(Bounding box prediction data)
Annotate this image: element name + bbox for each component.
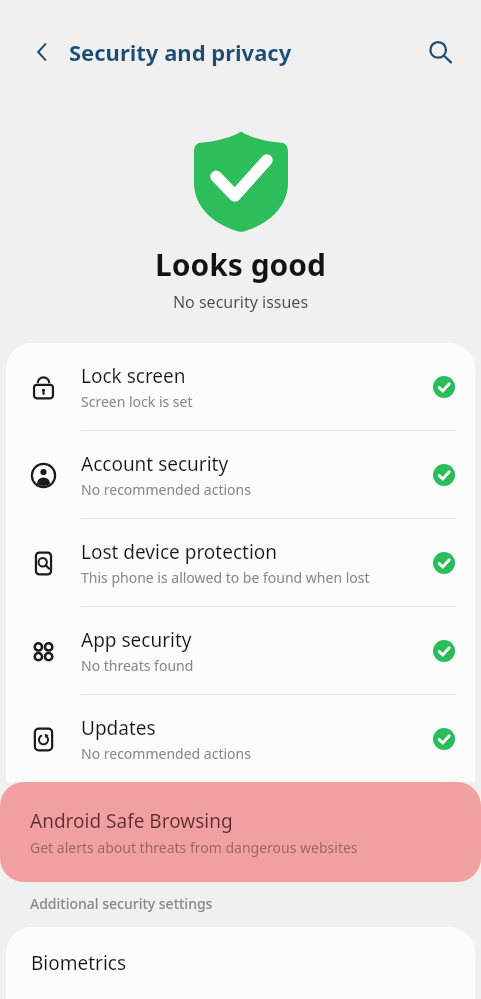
staticText: Lock screen bbox=[81, 363, 186, 389]
button[interactable]: Back bbox=[20, 30, 64, 74]
staticText: No recommended actions bbox=[81, 480, 251, 499]
staticText: Lost device protection bbox=[81, 539, 278, 565]
staticText: Account security bbox=[81, 451, 229, 477]
staticText: App security bbox=[81, 627, 192, 653]
staticText: Get alerts about threats from dangerous … bbox=[30, 838, 358, 857]
staticText: Biometrics bbox=[31, 950, 127, 976]
button[interactable]: Account security bbox=[6, 431, 475, 518]
staticText: Updates bbox=[81, 715, 156, 741]
button[interactable]: Updates bbox=[6, 695, 475, 782]
button[interactable]: Android Safe Browsing bbox=[0, 782, 481, 882]
staticText: Screen lock is set bbox=[81, 392, 193, 411]
button[interactable]: Lost device protection bbox=[6, 519, 475, 606]
button[interactable]: Search bbox=[417, 29, 463, 75]
staticText: Additional security settings bbox=[30, 894, 213, 913]
staticText: Android Safe Browsing bbox=[30, 808, 233, 834]
button[interactable]: App security bbox=[6, 607, 475, 694]
staticText: No recommended actions bbox=[81, 744, 251, 763]
staticText: Looks good bbox=[0, 244, 481, 285]
staticText: Security and privacy bbox=[69, 37, 292, 67]
staticText: No security issues bbox=[0, 291, 481, 313]
button[interactable]: Biometrics bbox=[6, 927, 475, 999]
staticText: No threats found bbox=[81, 656, 194, 675]
button[interactable]: Lock screen bbox=[6, 343, 475, 430]
staticText: This phone is allowed to be found when l… bbox=[81, 568, 370, 587]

> _Try it_: Your reply should be the entries copied exactly, with all images omitted.

> _Exercise output_:
Annotate this image: element name + bbox for each component.
staticText: Lock screen bbox=[81, 363, 186, 389]
button[interactable]: Back bbox=[20, 30, 64, 74]
staticText: No recommended actions bbox=[81, 480, 251, 499]
staticText: Lost device protection bbox=[81, 539, 278, 565]
staticText: Account security bbox=[81, 451, 229, 477]
staticText: App security bbox=[81, 627, 192, 653]
staticText: Get alerts about threats from dangerous … bbox=[30, 838, 358, 857]
staticText: Biometrics bbox=[31, 950, 127, 976]
button[interactable]: Account security bbox=[6, 431, 475, 518]
staticText: Updates bbox=[81, 715, 156, 741]
button[interactable]: Updates bbox=[6, 695, 475, 782]
button[interactable]: Android Safe Browsing bbox=[0, 782, 481, 882]
staticText: Screen lock is set bbox=[81, 392, 193, 411]
button[interactable]: Lost device protection bbox=[6, 519, 475, 606]
button[interactable]: Search bbox=[417, 29, 463, 75]
staticText: Additional security settings bbox=[30, 894, 213, 913]
staticText: Android Safe Browsing bbox=[30, 808, 233, 834]
button[interactable]: App security bbox=[6, 607, 475, 694]
staticText: No recommended actions bbox=[81, 744, 251, 763]
staticText: Looks good bbox=[0, 244, 481, 285]
staticText: Security and privacy bbox=[69, 37, 292, 67]
staticText: No security issues bbox=[0, 291, 481, 313]
button[interactable]: Biometrics bbox=[6, 927, 475, 999]
staticText: No threats found bbox=[81, 656, 194, 675]
button[interactable]: Lock screen bbox=[6, 343, 475, 430]
staticText: This phone is allowed to be found when l… bbox=[81, 568, 370, 587]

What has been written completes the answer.